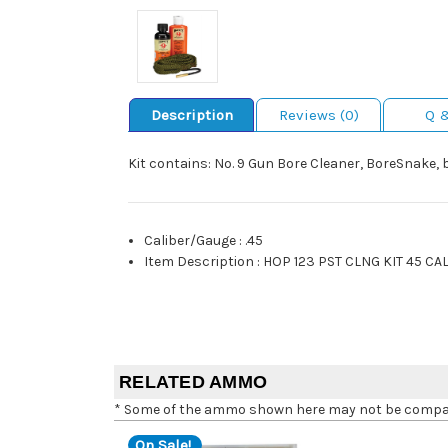
Description
Reviews (0)
Q 
Kit contains: No. 9 Gun Bore Cleaner, BoreSnake, 
Caliber/Gauge
:
.45
Item Description
:
HOP 123 PST CLNG KIT 45 CA
RELATED AMMO
* Some of the ammo shown here may not be compatib
On Sale!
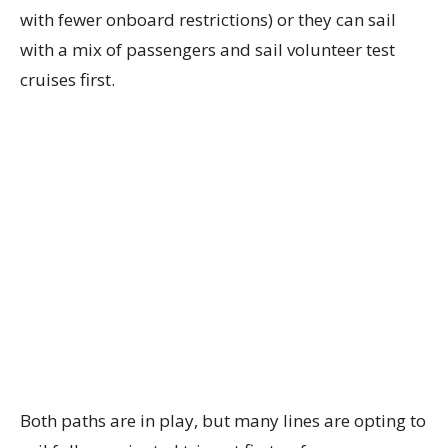
with fewer onboard restrictions) or they can sail
with a mix of passengers and sail volunteer test
cruises first.
Both paths are in play, but many lines are opting to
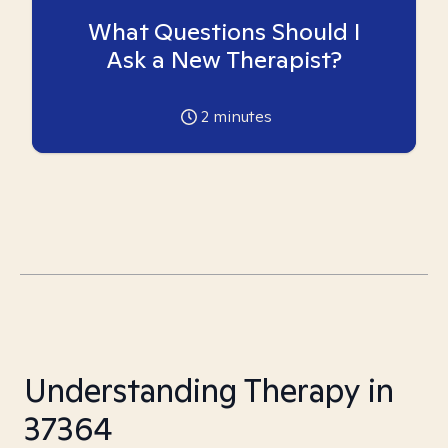
What Questions Should I
Ask a New Therapist?
2
minutes
Understanding Therapy in
37364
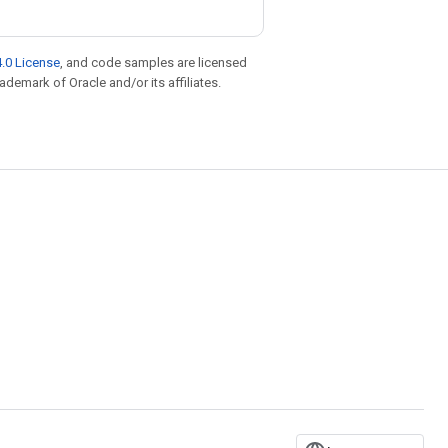
.0 License
, and code samples are licensed
rademark of Oracle and/or its affiliates.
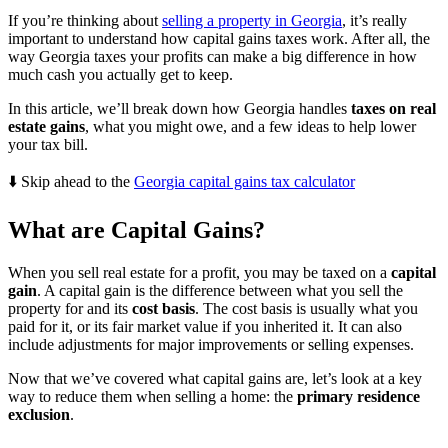
If you’re thinking about
selling a property in Georgia
, it’s really
important to understand how capital gains taxes work. After all, the
way Georgia taxes your profits can make a big difference in how
much cash you actually get to keep.
In this article, we’ll break down how Georgia handles
taxes on real
estate gains
, what you might owe, and a few ideas to help lower
your tax bill.
⬇️ Skip ahead to the
Georgia capital gains tax calculator
What are Capital Gains?
When you sell real estate for a profit, you may be taxed on a
capital
gain
. A capital gain is the difference between what you sell the
property for and its
cost basis
. The cost basis is usually what you
paid for it, or its fair market value if you inherited it. It can also
include adjustments for major improvements or selling expenses.
Now that we’ve covered what capital gains are, let’s look at a key
way to reduce them when selling a home: the
primary residence
exclusion
.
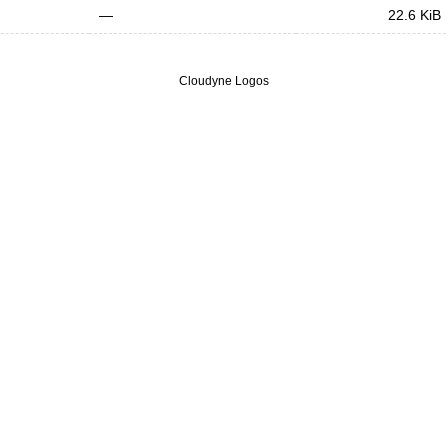
—
22.6 KiB
Cloudyne Logos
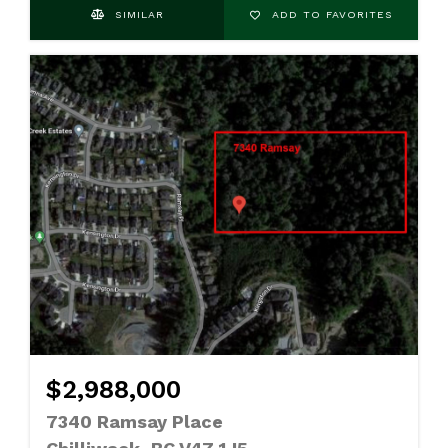
SIMILAR
ADD TO FAVORITES
$2,988,000
7340 Ramsay Place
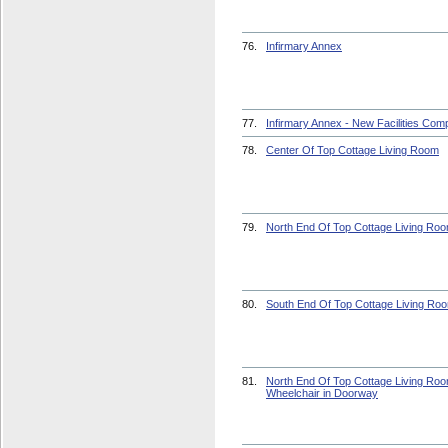
76.
Infirmary Annex
77.
Infirmary Annex - New Facilities Com
78.
Center Of Top Cottage Living Room
79.
North End Of Top Cottage Living Ro
80.
South End Of Top Cottage Living Ro
81.
North End Of Top Cottage Living Roo
Wheelchair in Doorway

______

◆ **Exercise directions**
The answer must be the lines above from the line that contains "In this article, we’ll" to the final line of the data, word for word, with no pictures.

◆ **Expected answer**
In this article, we’ll break down how Georgia handles
taxes on real
estate gains
, what you might owe, and a few ideas to help lower
your tax bill.
⬇️ Skip ahead to the
Georgia capital gains tax calculator
What are Capital Gains?
When you sell real estate for a profit, you may be taxed on a
capital
gain
. A capital gain is the difference between what you sell the
property for and its
cost basis
. The cost basis is usually what you
paid for it, or its fair market value if you inherited it. It can also
include adjustments for major improvements or selling expenses.
Now that we’ve covered what capital gains are, let’s look at a key
way to reduce them when selling a home: the
primary residence
exclusion
.
—
22.6 KiB
Cloudyne Logos
SIMILAR
ADD TO FAVORITES
$2,988,000
7340 Ramsay Place
76.
Infirmary Annex
77.
Infirmary Annex - New Facilities Com
78.
Center Of Top Cottage Living Room
79.
North End Of Top Cottage Living Ro
80.
South End Of Top Cottage Living Ro
81.
North End Of Top Cottage Living Roo
Wheelchair in Doorway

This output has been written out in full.